Afirma el general Obregón que en vista de la conducta del gobierno de Carranza, su campaña política no puede continuar y que recurrirá a las armas para salvaguardar las virtudes que el gobierno trataba de destruir.

En agosto de 1918, Obregón había declarado que no aceptaría su candidatura para la presidencia de México; y, en noviembre declinó participar como candidato para gobernador del Estado de Sonora… se hacían en torno a su persona muchas especulaciones y la que prevalecía era la de que sí sería candidato presidencial.

A fines de 1918, la inquietud por las elecciones siguientes se leía en los diarios que comentaban la cuestión ampliamente y por ese motivo el 16 de enero de 1919 Carranza publicó un manifiesto en el que recomendaba aplazar las expresiones sobre el tema para evitar la presión extranjera en la contienda electoral, que se interfiriera en la administración pública y se trastocara el orden público y de su gobierno. Indicaba también la conveniencia de que los aspirantes salieran del grupo revolucionario, que los aspirantes definieran su ideología y que los posibles candidatos esperaran hasta fin de año. Félix F. Palavicini, gerente del periódico “El Universal”, publicó un texto en apoyo a dicho manifiesto. Así, se comenzó a debatir la conveniencia de si los candidatos debían ser civiles o militares y poco después, a mencionar como posibles candidatos a Pablo González, Manuel M. Diéguez, Salvador Alvarado, Francisco Vázquez Gómez, Pedro Lascurain, Manuel Aguirre Berlanga y Luis Cabrera, pero la lista estaba encabezada por Álvaro Obregón, quien desde 1917 permanecía retirado en Sonora dedicado a sus negocios privados.
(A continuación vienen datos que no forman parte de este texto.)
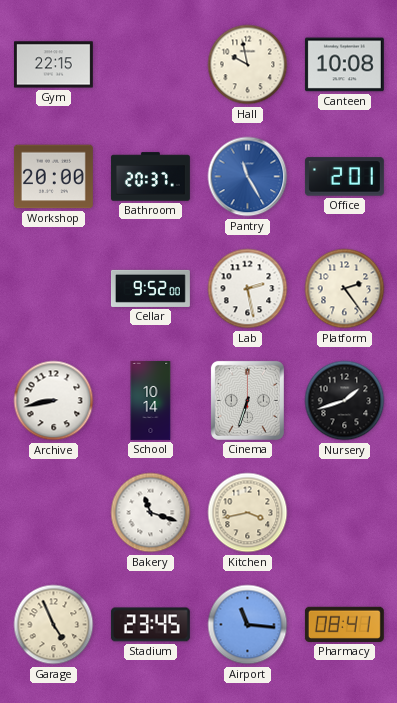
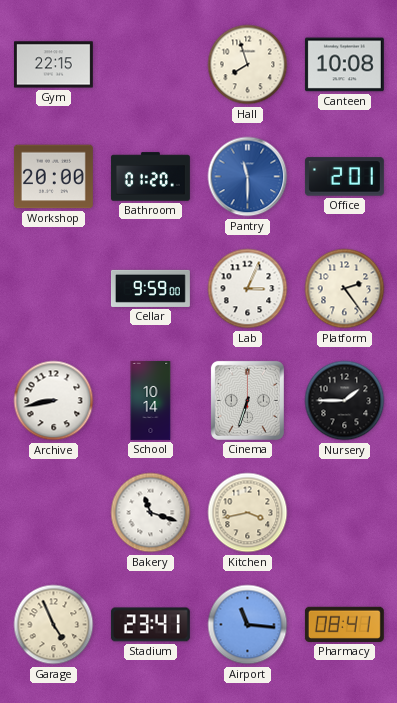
Hall: 9:58 -> 7:57
Bathroom: 20:37 -> 01:20
Pantry: 11:25 -> 11:30
Cellar: 9:52 -> 9:59
Lab: 2:28 -> 3:04
Nursery: 1:42 -> 1:45
Stadium: 23:45 -> 23:41
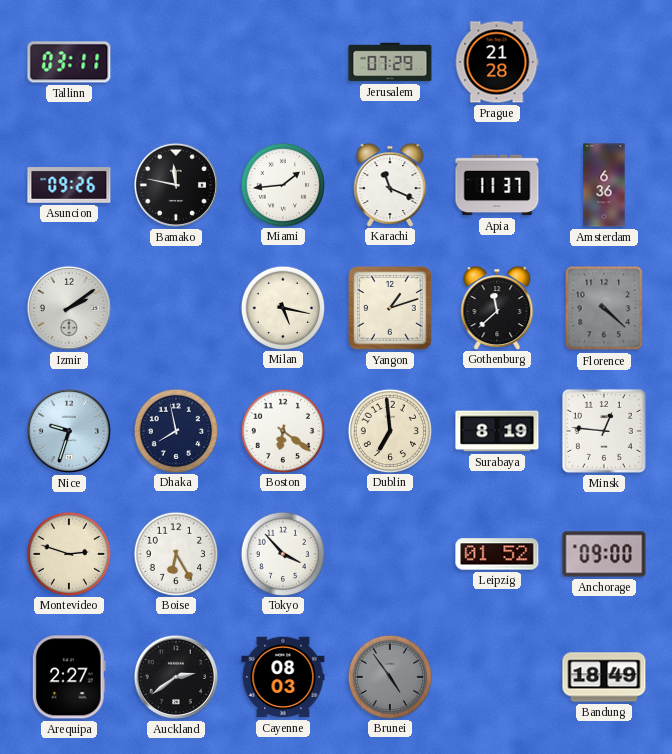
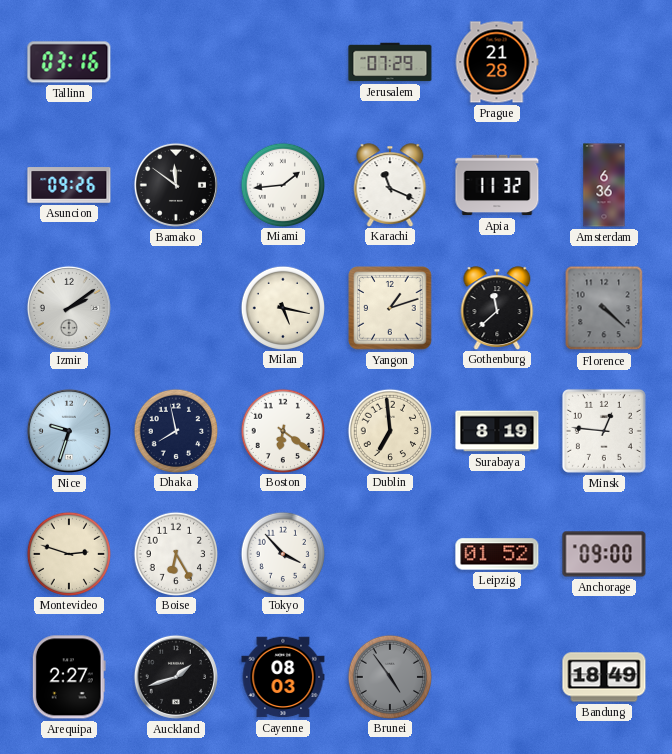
Tallinn: 03:11 -> 03:16
Bamako: 11:47 -> 11:51
Apia: 11:37 -> 11:32
Auckland: 2:39 -> 1:42
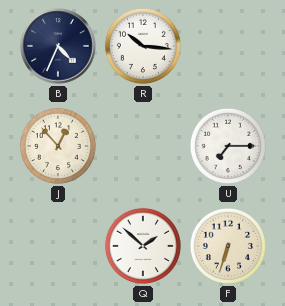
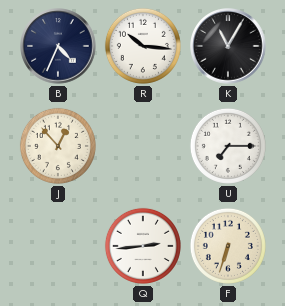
K: none -> 11:05
Q: 1:52 -> 2:44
Era obvio que el presidente Carranza no lo apoyaba.

El 30 de abril de 1919, en el editorial “La Sucesión Presidencial y los Civiles”, Palavicini señaló que las relaciones con los militares eran importantes para cualquiera que resultara electo. “Si bien el próximo Presidente de la República no ha menester la fuerza militar para resolver problemas políticos, sí necesitará siempre del apoyo del Ejército para conservarse en el poder durante su período legal… Es, por tanto, lógico, que ningún civil medianamente consciente pretenda el sufragio de sus conciudadanos para las elecciones presidenciales inmediatas”.
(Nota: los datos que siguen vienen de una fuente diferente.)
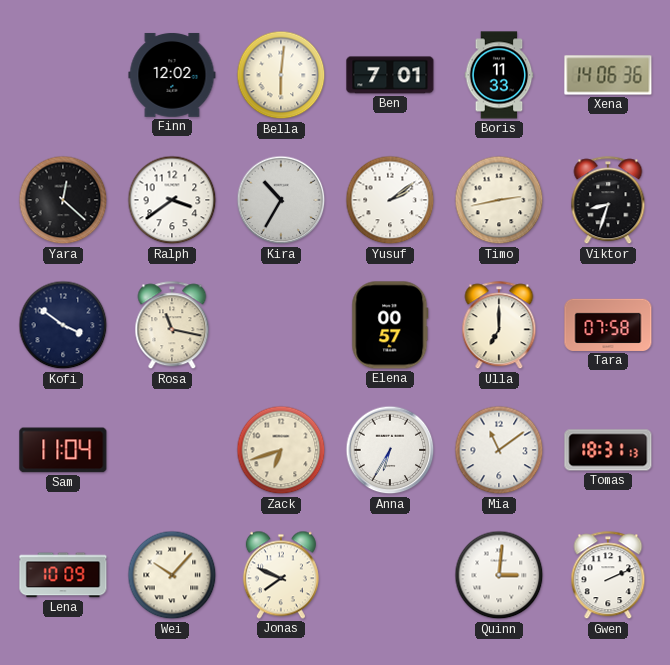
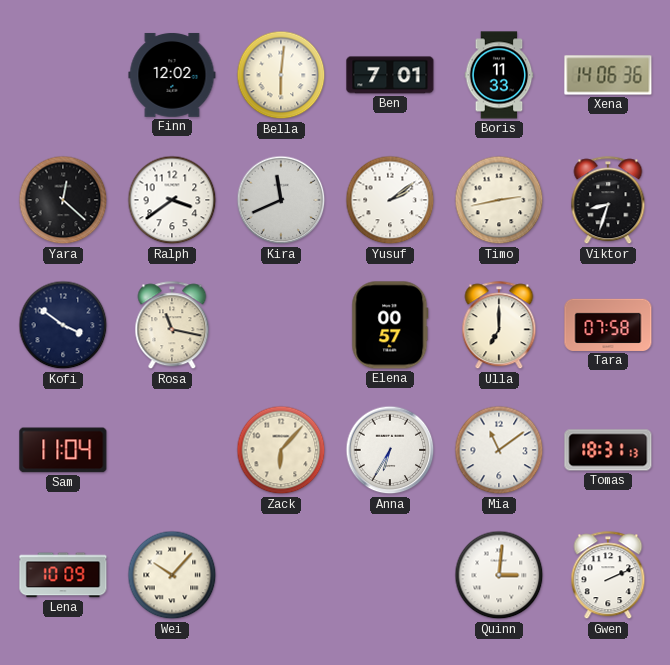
Kira: 10:35 -> 11:41
Zack: 6:42 -> 6:07
Jonas: 7:49 -> none
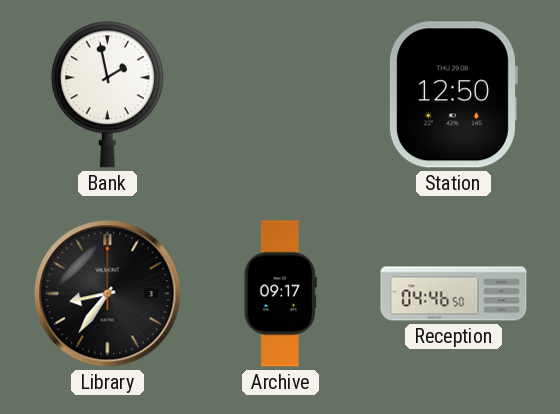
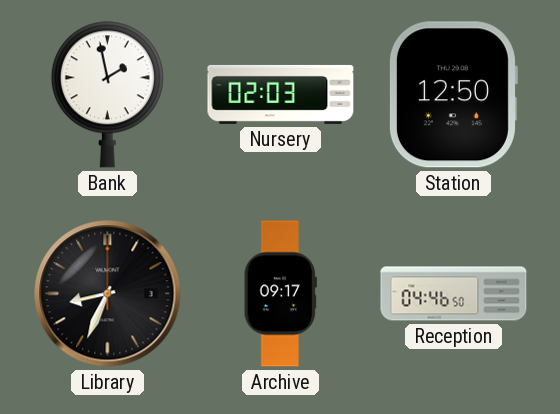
Nursery: none -> 02:03
Library: 8:36 -> 8:34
En mayo siguiente, se dio a conocer la adhesión del Partido Liberal Constitucionalista PLC para la candidatura de Álvaro Obregón, quien el primero de junio, desde Nogales, Sonora, publicó un manifiesto sobre sus pretensiones, al tiempo que envió a Carranza un telegrama en el que le comunicaba que estaba anunciando a la nación su candidatura a la presidencia. La proclama importunó a Carranza pues había en él referencias a los desaciertos de su régimen. Carranza comentó que Obregón se refería a su gobierno de modo injusto y buscó entre los sonorenses un candidato: a Adolfo de la Huerta, gobernador del Estado, no le interesaba el puesto; entonces apoyó a Ignacio Bonillas, embajador en los Estados Unidos. Pero Pablo González -jefe de las Operaciones Militares de Carranza en los estados de Puebla, Tlaxcala, Morelos, Oaxaca y Veracruz-, no apoyó a Ignacio Bonillas y anunció su propia candidatura (Bonillas anunciará formalmente su aceptación de la candidatura en Saltillo, Coahuila, el 19 de marzo de 1920).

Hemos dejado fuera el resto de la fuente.